» Exercise prompt: Every line below from the one with "amazon(アマゾン)米国まとめ" through the one with "07:00 – 23:00" is to be repeated exactly, with no picture among them.

Items listed in a dataset
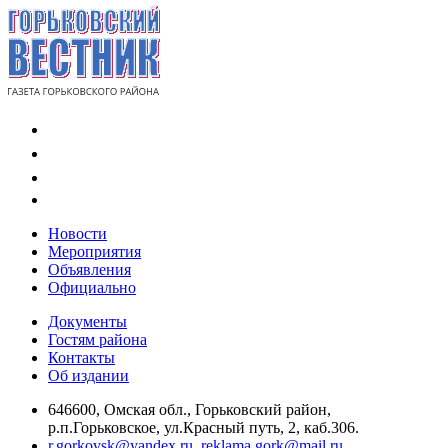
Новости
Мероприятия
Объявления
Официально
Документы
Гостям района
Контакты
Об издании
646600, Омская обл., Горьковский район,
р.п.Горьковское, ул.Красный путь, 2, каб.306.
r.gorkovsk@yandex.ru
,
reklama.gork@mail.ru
* * *
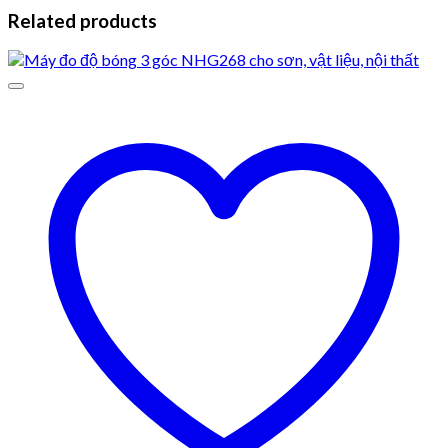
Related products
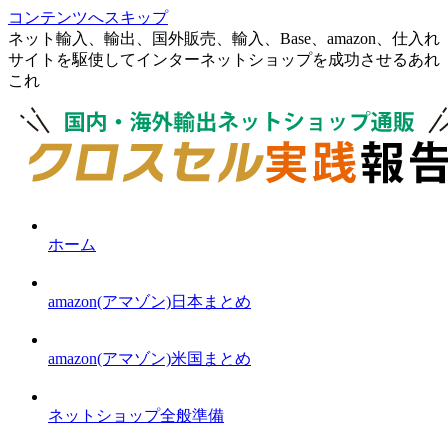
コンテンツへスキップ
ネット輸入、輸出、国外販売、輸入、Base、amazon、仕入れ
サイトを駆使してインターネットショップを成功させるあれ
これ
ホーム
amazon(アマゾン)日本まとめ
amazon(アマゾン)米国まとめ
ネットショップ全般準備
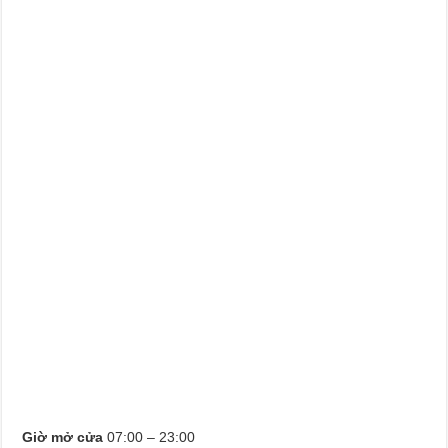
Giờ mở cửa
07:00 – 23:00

» Task solution:
amazon(アマゾン)米国まとめ
ネットショップ全般準備
Giờ mở cửa
07:00 – 23:00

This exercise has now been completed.